_What needs to be done_. Set down, word for word, every line of the material below from the one containing "frecuentes. Una alianza que tiene su último" through the one containing "К чему снится покойник живым", but none of its pictures.

_Data records_.
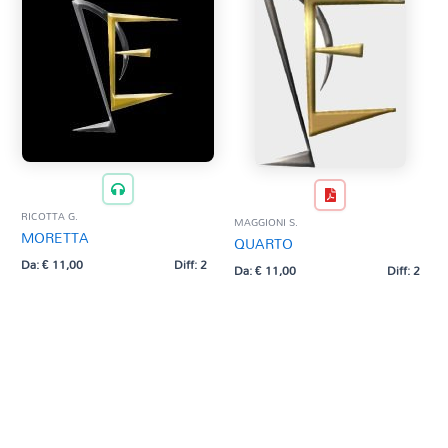
RICOTTA G.
MAGGIONI S.
MORETTA
QUARTO
Da:
€
11,00
Diff: 2
Da:
€
11,00
Diff: 2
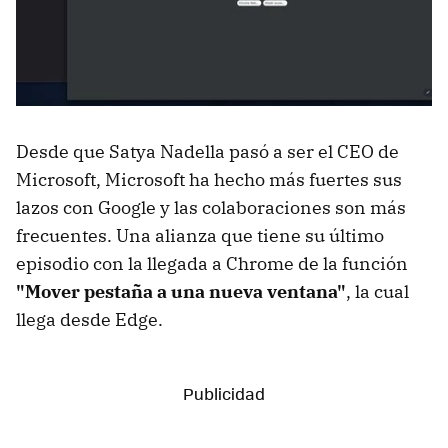
Desde que Satya Nadella pasó a ser el CEO de
Microsoft, Microsoft ha hecho más fuertes sus
lazos con Google y las colaboraciones son más
frecuentes. Una alianza que tiene su último
episodio con la llegada a Chrome de la función
"Mover pestaña a una nueva ventana"
, la cual
llega desde Edge.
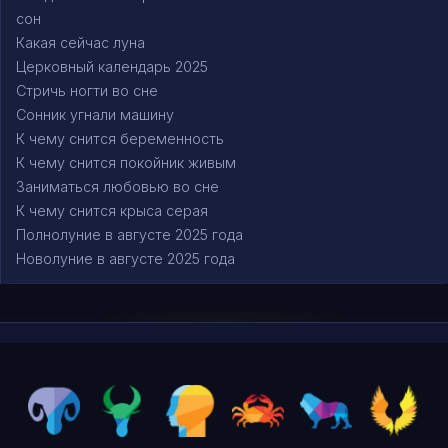
сон
Какая сейчас луна
Церковный календарь 2025
Стричь ногти во сне
Сонник угнали машину
К чему снится беременность
К чему снится покойник живым
Заниматься любовью во сне
К чему снится крыса серая
Полнолуние в августе 2025 года
Новолуние в августе 2025 года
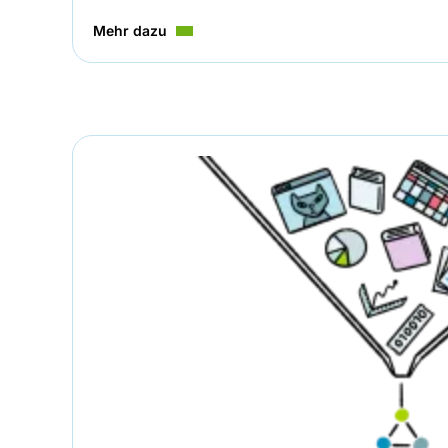
Mehr dazu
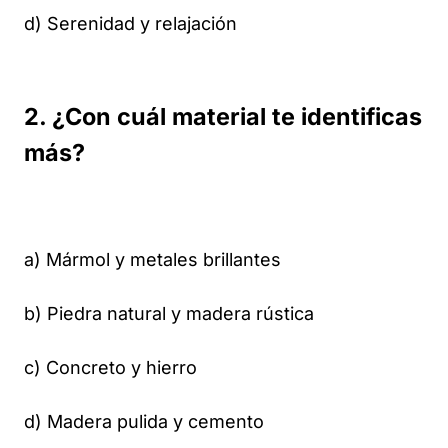
d) Serenidad y relajación
2. ¿Con cuál material te identificas
más?
a) Mármol y metales brillantes
b) Piedra natural y madera rústica
c) Concreto y hierro
d) Madera pulida y cemento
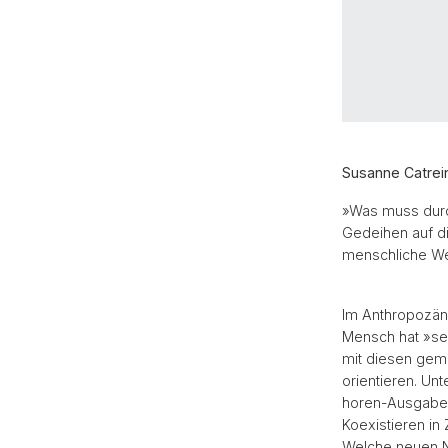
Susanne Catrei
»Was muss durc
Gedeihen auf d
menschliche We
Im Anthropozän 
Mensch hat »sei
mit diesen geme
orientieren. U
horen-Ausgabe 
Koexistieren in
Welche neuen N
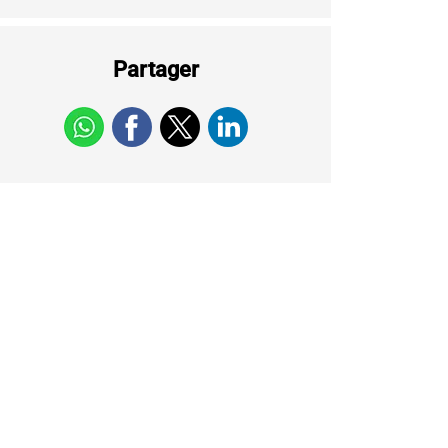
Partager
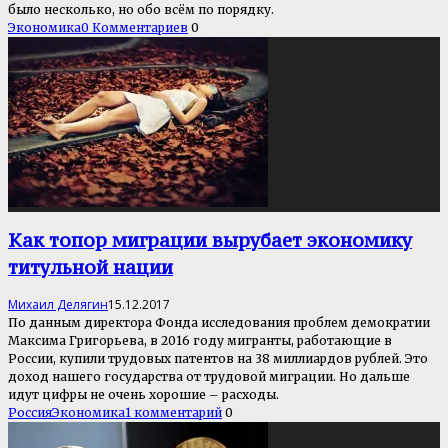
было несколько, но обо всём по порядку.
Экономика
0 Комментариев
0
Как топор миграции вырубает экономику
титульной нации
Михаил Делягин
15.12.2017
По данным директора Фонда исследования проблем демократии
Максима Григорьева, в 2016 году мигранты, работающие в
России, купили трудовых патентов на 38 миллиардов рублей. Это
доход нашего государства от трудовой миграции. Но дальше
идут цифры не очень хорошие – расходы.
Россия
Экономика
1 комментарий
0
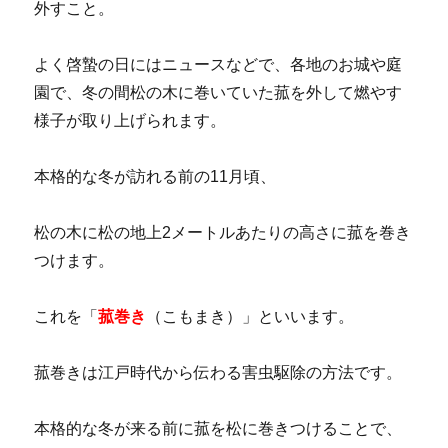
外すこと。
よく啓蟄の日にはニュースなどで、各地のお城や庭
園で、冬の間松の木に巻いていた菰を外して燃やす
様子が取り上げられます。
本格的な冬が訪れる前の11月頃、
松の木に松の地上2メートルあたりの高さに菰を巻き
つけます。
これを「
菰巻き
（こもまき）」といいます。
菰巻きは江戸時代から伝わる害虫駆除の方法です。
本格的な冬が来る前に菰を松に巻きつけることで、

_Result_.
frecuentes. Una alianza que tiene su último
episodio con la llegada a Chrome de la función
"Mover pestaña a una nueva ventana"
, la cual
llega desde Edge.
сон
Какая сейчас луна
Церковный календарь 2025
Стричь ногти во сне
Сонник угнали машину
К чему снится беременность
К чему снится покойник живым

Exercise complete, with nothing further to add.